WHAT THE TASK REQUIRES -> The lines you return should be those containing the string "виконання", taken from the data below.
=====
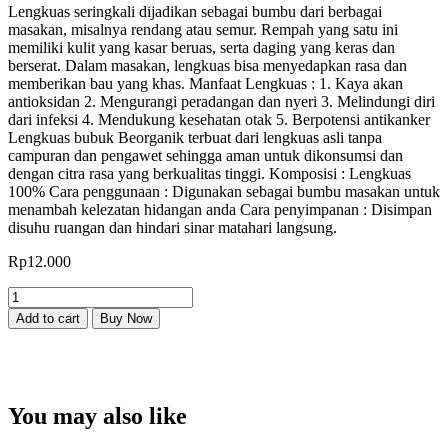
Lengkuas seringkali dijadikan sebagai bumbu dari berbagai
masakan, misalnya rendang atau semur. Rempah yang satu ini
memiliki kulit yang kasar beruas, serta daging yang keras dan
berserat. Dalam masakan, lengkuas bisa menyedapkan rasa dan
memberikan bau yang khas. Manfaat Lengkuas : 1. Kaya akan
antioksidan 2. Mengurangi peradangan dan nyeri 3. Melindungi diri
dari infeksi 4. Mendukung kesehatan otak 5. Berpotensi antikanker
Lengkuas bubuk Beorganik terbuat dari lengkuas asli tanpa
campuran dan pengawet sehingga aman untuk dikonsumsi dan
dengan citra rasa yang berkualitas tinggi. Komposisi : Lengkuas
100% Cara penggunaan : Digunakan sebagai bumbu masakan untuk
menambah kelezatan hidangan anda Cara penyimpanan : Disimpan
disuhu ruangan dan hindari sinar matahari langsung.
Rp
12.000
Beorganik
Lengkuas
Add to cart
Buy Now
Bubuk
40gr
quantity
You may also like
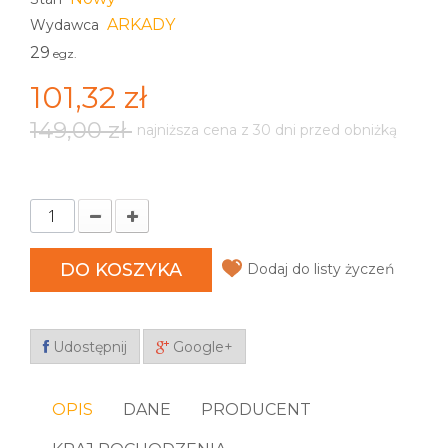
ARKADY
Wydawca
29
egz.
101,32 zł
149,00 zł
najniższa cena z 30 dni przed obniżką
DO KOSZYKA
Dodaj do listy życzeń
Udostępnij
Google+
OPIS
DANE
PRODUCENT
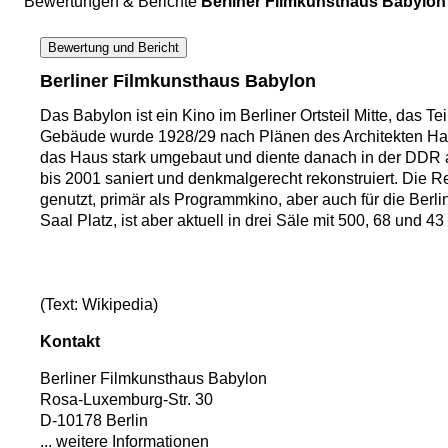
Bewertungen & Berichte
Berliner Filmkunsthaus Babylon
Bewertung und Bericht
Berliner Filmkunsthaus Babylon
Das Babylon ist ein Kino im Berliner Ortsteil Mitte, d
Gebäude wurde 1928/29 nach Plänen des Architekten Hans 
das Haus stark umgebaut und diente danach in der DDR 
bis 2001 saniert und denkmalgerecht rekonstruiert. Die 
genutzt, primär als Programmkino, aber auch für die Berl
Saal Platz, ist aber aktuell in drei Säle mit 500, 68 und 43 
(Text: Wikipedia)
Kontakt
Berliner Filmkunsthaus Babylon
Rosa-Luxemburg-Str. 30
D-10178 Berlin
... weitere Informationen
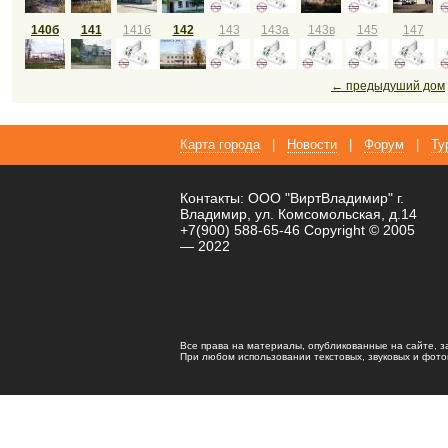
140б
141
141б
142
143
143а
143в
145
147
← предыдуший дом
Карта города
|
Новости
|
Форум
|
Ту
Контакты: ООО "ВиртВладимир" г.
Владимир, ул. Комсомольская, д.14
+7(900) 588-65-46 Copyright © 2005
— 2022
Все права на материалы, опубликованные на сайте, 
При любом использовании текстовых, звуковых и фотома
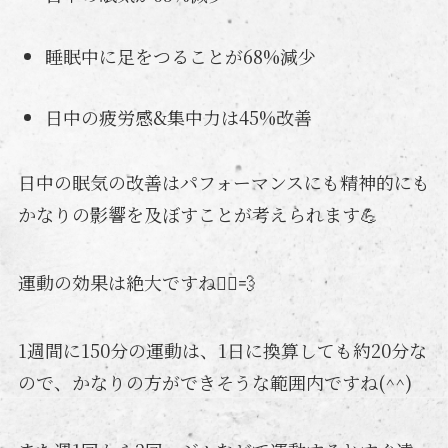
睡眠中に足をつることが68%減少
日中の疲労感&集中力は45%改善
日中の眠気の改善はパフォーマンスにも精神的にも
かなりの影響を及ぼすことが考えられます💪
運動の効果は絶大ですね🏃‍♂️💨
1週間に150分の運動は、1日に換算しても約20分な
ので、かなりの方ができそうな範囲内ですね(^^)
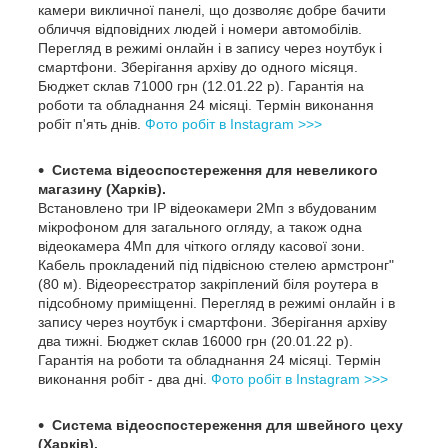
камери викличної панелі, що дозволяє добре бачити
обличчя відповідних людей і номери автомобілів.
Перегляд в режимі онлайн і в запису через ноутбук і
смартфони. Зберігання архіву до одного місяця.
Бюджет склав 71000 грн (12.01.22 р). Гарантія на
роботи та обладнання 24 місяці. Термін виконання
робіт п'ять днів.
Фото робіт в Instagram >>>
Система відеоспостереження для невеликого
магазину (Харків).
Встановлено три IP відеокамери 2Мп з вбудованим
мікрофоном для загального огляду, а також одна
відеокамера 4Мп для чіткого огляду касової зони.
Кабель прокладений під підвісною стелею армстронг"
(80 м). Відеореєстратор закріплений біля роутера в
підсобному приміщенні. Перегляд в режимі онлайн і в
запису через ноутбук і смартфони. Зберігання архіву
два тижні. Бюджет склав 16000 грн (20.01.22 р).
Гарантія на роботи та обладнання 24 місяці. Термін
виконання робіт - два дні.
Фото робіт в Instagram >>>
Система відеоспостереження для швейного цеху
(Харків).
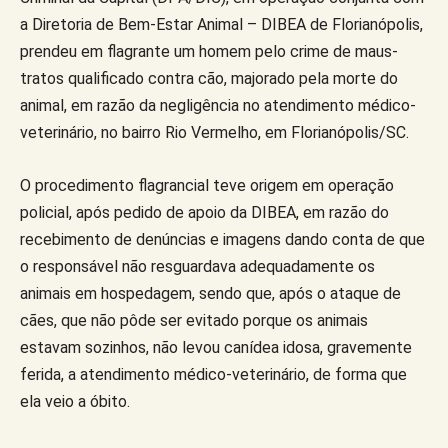
a Diretoria de Bem-Estar Animal – DIBEA de Florianópolis,
prendeu em flagrante um homem pelo crime de maus-
tratos qualificado contra cão, majorado pela morte do
animal, em razão da negligência no atendimento médico-
veterinário, no bairro Rio Vermelho, em Florianópolis/SC.
O procedimento flagrancial teve origem em operação
policial, após pedido de apoio da DIBEA, em razão do
recebimento de denúncias e imagens dando conta de que
o responsável não resguardava adequadamente os
animais em hospedagem, sendo que, após o ataque de
cães, que não pôde ser evitado porque os animais
estavam sozinhos, não levou canídea idosa, gravemente
ferida, a atendimento médico-veterinário, de forma que
ela veio a óbito.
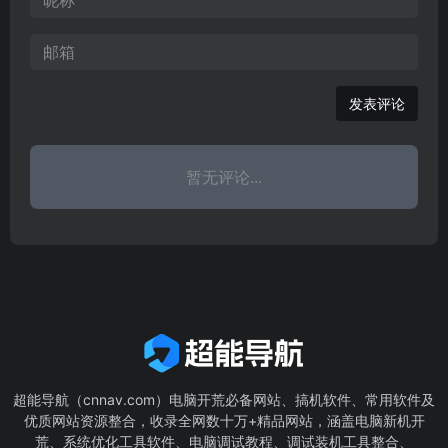
发表评论
暂无评论...
超能导航（cnnav.com）电脑开荒必备网站、搞机软件、常用软件及
优质网站资源整合，收录全网数十万+精品网站，涵盖电脑新机开
荒、系统优化工具软件、电脑调试教程、调试装机工具整合、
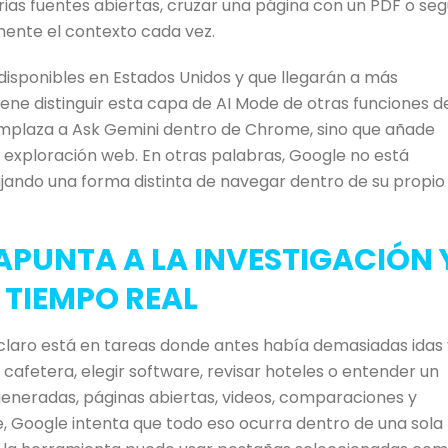
ias fuentes abiertas, cruzar una página con un PDF o seg
mente el contexto cada vez.
 disponibles en Estados Unidos y que llegarán a más
 distinguir esta capa de AI Mode de otras funciones d
plaza a Ask Gemini dentro de Chrome, sino que añade
 exploración web. En otras palabras, Google no está
ando una forma distinta de navegar dentro de su propio
APUNTA A LA INVESTIGACIÓN 
TIEMPO REAL
claro está en tareas donde antes había demasiadas idas 
afetera, elegir software, revisar hoteles o entender un
eneradas, páginas abiertas, videos, comparaciones y
, Google intenta que todo eso ocurra dentro de una sola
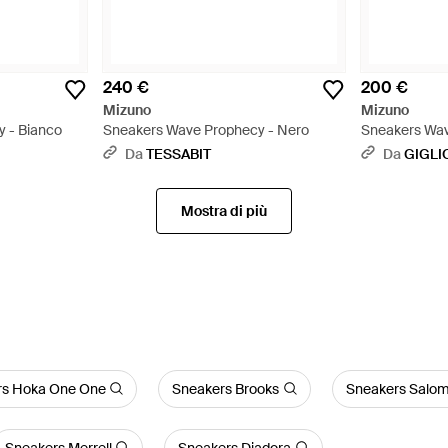
240 €
200 €
Mizuno
Mizuno
 - Bianco
Sneakers Wave Prophecy - Nero
Sneakers Wav
Bianco
Da
TESSABIT
Da
GIGLI
Mostra di più
rs Hoka One One
Sneakers Brooks
Sneakers Salo
Sneakers Merrell
Sneakers Diadora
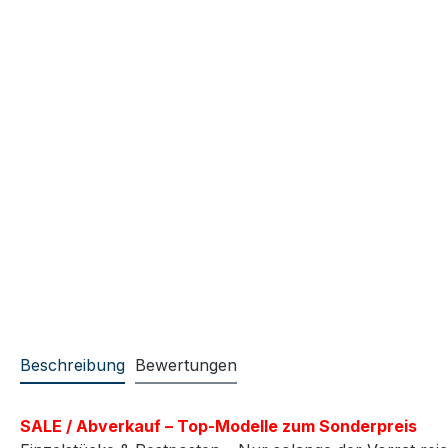
Beschreibung
Bewertungen
SALE / Abverkauf – Top-Modelle zum Sonderpreis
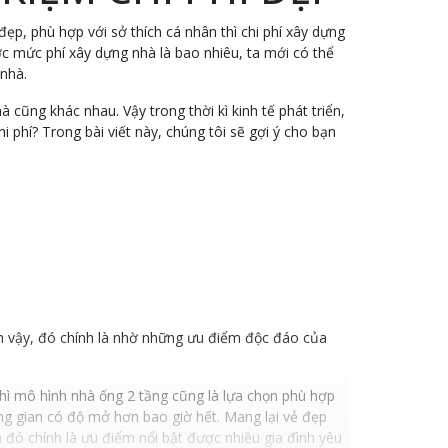
ẹp, phù hợp với sở thích cá nhân thì chi phí xây dựng
ợc mức phí xây dựng nhà là bao nhiêu, ta mới có thể
 nhà.
à cũng khác nhau. Vậy trong thời kì kinh tế phát triển,
 phí? Trong bài viết này, chúng tôi sẽ gợi ý cho bạn
n vậy, đó chính là nhờ những ưu điểm độc đáo của
thì mô hình nhà ống 2 tầng cũng là lựa chọn phù hợp
ông gian có độ mở hơn bao giờ hết. Mang lại vẻ đẹp
đó chính là ưu điểm nổi bật được nhiều gia đình yêu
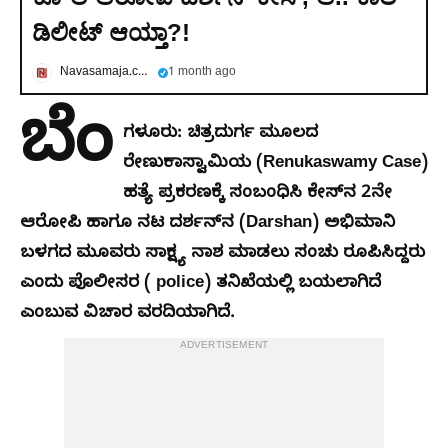
ಡಿಲೀಟ್ ಆಯ್ತಾ?!
Navasamaja.com
1 month ago
ಬೆಂ
ಗಳೂರು:
ಚಿತ್ರದುರ್ಗ ಮೂಲದ
ರೇಣುಕಾಸ್ವಾಮಿಯ (Renukaswamy Case)
ಹತ್ಯೆ ಪ್ರಕರಣಕ್ಕೆ ಸಂಬಂಧಿಸಿ ಕೇಸ್​​​​​ನ 2ನೇ
ಆರೋಪಿ ಹಾಗೂ ನಟ ದರ್ಶನ್​​​​​ನ (Darshan) ಅಭಿಮಾನಿ
ಬಳಗದ ಮೂವರು ಸಾಕ್ಷ್ಯ ನಾಶ ಮಾಡಲು ಸಂಚು ರೂಪಿಸಿದ್ದರು
ಎಂದು ಪೊಲೀಸರ ( police) ತನಿಖೆಯಲ್ಲಿ ಬಯಲಾಗಿದೆ
ಎಂಬುವ ವಿಚಾರ ವರದಿಯಾಗಿದೆ.
ADVERTISEMENT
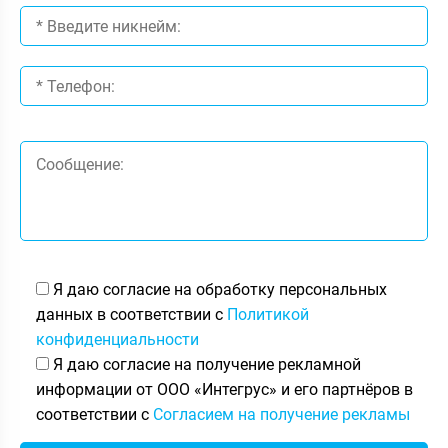
Я даю согласие на обработку персональных
данных в соответствии с
Политикой
конфиденциальности
Я даю согласие на получение рекламной
информации от ООО «Интегрус» и его партнёров в
соответствии с
Согласием на получение рекламы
=====
RESULT OF THE TASK ->
роботи та обладнання 24 місяці. Термін виконання
виконання робіт - два дні.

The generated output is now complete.